Ungdommens Naturvidenskablige Forening

Development of small regeneratively cooled rocket engines


Many satellites require thrusters to change trajectories, deorbit at the end of their lifetime to avoid becoming space debris, or for attitude control and docking maneuvers. Mono-propellant thrusters, a thruster that only uses one chemical as the propellant (fuel), is often used for these applications but are unfavorable as they typically use very toxic chemicals and have relatively low performance. Available thrusters also often use exotic materials.

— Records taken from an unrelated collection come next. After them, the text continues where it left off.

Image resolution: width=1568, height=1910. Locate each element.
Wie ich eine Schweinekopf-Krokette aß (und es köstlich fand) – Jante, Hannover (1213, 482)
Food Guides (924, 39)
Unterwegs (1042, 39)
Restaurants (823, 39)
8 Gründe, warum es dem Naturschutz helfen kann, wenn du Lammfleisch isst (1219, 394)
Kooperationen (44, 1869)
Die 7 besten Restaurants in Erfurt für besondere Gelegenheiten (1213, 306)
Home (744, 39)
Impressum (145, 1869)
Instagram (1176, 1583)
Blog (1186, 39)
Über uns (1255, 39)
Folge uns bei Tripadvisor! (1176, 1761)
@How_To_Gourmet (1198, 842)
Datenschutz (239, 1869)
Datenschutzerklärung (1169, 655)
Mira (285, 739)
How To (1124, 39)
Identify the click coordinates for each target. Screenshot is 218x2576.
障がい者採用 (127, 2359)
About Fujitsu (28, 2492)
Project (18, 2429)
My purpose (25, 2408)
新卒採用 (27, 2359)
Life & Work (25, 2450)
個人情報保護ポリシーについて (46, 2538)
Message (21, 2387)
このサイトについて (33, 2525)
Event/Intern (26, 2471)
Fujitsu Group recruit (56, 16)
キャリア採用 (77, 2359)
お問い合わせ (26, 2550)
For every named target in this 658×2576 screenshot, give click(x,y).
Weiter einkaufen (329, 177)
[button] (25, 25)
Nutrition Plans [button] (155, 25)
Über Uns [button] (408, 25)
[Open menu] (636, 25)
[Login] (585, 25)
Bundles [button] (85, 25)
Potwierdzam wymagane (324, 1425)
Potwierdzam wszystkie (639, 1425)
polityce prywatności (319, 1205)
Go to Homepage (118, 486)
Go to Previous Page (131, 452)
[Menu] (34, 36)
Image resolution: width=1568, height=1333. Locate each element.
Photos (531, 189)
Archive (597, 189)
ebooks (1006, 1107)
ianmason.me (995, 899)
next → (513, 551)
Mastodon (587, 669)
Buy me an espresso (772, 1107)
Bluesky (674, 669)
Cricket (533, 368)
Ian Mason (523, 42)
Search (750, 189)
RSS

This project aims to address the above listed issues by using premixed N2O and ethanol in a small regeneratively cooled liquid bi-propellant rocket engine (a rocket engine that uses two chemicals for propulsion) made of 3D printed aluminium. This enables higher performing, smaller, lighter, and more powerful engines, which uses nontoxic and storable propellants. For this project a custom analysis tool capable of modelling the supersonic flow inside the nozzle, the flow inside the cooling channels, and the heat transfer between them, has been created. This software has been used to design a small rocket engine. Static test firings have been performed. The first test failed to achieve ignition due to a faulty igniter design. Tests with a new ignition system achieved combustion and supersonic flow but was cut short by a non-optimal injector design. This test is still considered to be a success as all subsystems and components, apart from the injector, performed perfectly, and supersonic exhaust was achieved.